[Stored data entries]

--- --- ---

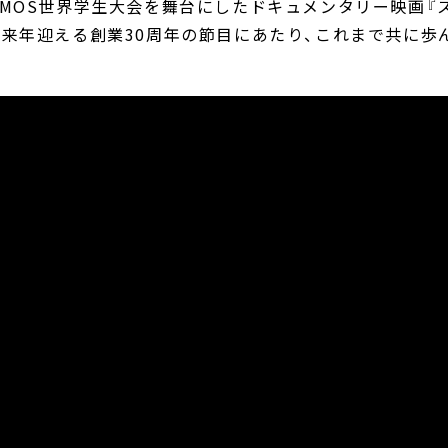
MOS世界学生大会を舞台にしたドキュメンタリー映画『
来年迎える創業30周年の節目にあたり、これまで共に歩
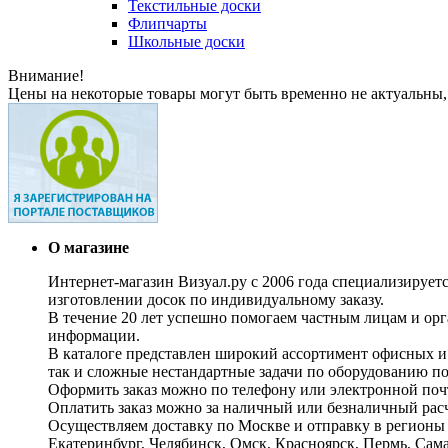
Текстильные доски
Флипчарты
Школьные доски
Внимание!
Цены на некоторые товары могут быть временно не актуальны,
О магазине
Интернет-магазин Визуал.ру с 2006 года специализирует
изготовлении досок по индивидуальному заказу.
В течение 20 лет успешно помогаем частным лицам и ор
информации.
В каталоге представлен широкий ассортимент офисных и
так и сложные нестандартные задачи по оборудованию п
Оформить заказ можно по телефону или электронной почт
Оплатить заказ можно за наличный или безналичный расч
Осуществляем доставку по Москве и отправку в регионы 
Екатеринбург, Челябинск, Омск, Красноярск, Пермь, Сам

--- --- ---

- _What is expected_: What must be transcribed is the run of lines from the one containing "Текстильные доски" to the last line of the data above, inclusive, and only that.

- _The completed task_:
Текстильные доски
Флипчарты
Школьные доски
Внимание!
Цены на некоторые товары могут быть временно не актуальны,
О магазине
Интернет-магазин Визуал.ру с 2006 года специализирует
изготовлении досок по индивидуальному заказу.
В течение 20 лет успешно помогаем частным лицам и ор
информации.
В каталоге представлен широкий ассортимент офисных и
так и сложные нестандартные задачи по оборудованию п
Оформить заказ можно по телефону или электронной почт
Оплатить заказ можно за наличный или безналичный расч
Осуществляем доставку по Москве и отправку в регионы 
Екатеринбург, Челябинск, Омск, Красноярск, Пермь, Сам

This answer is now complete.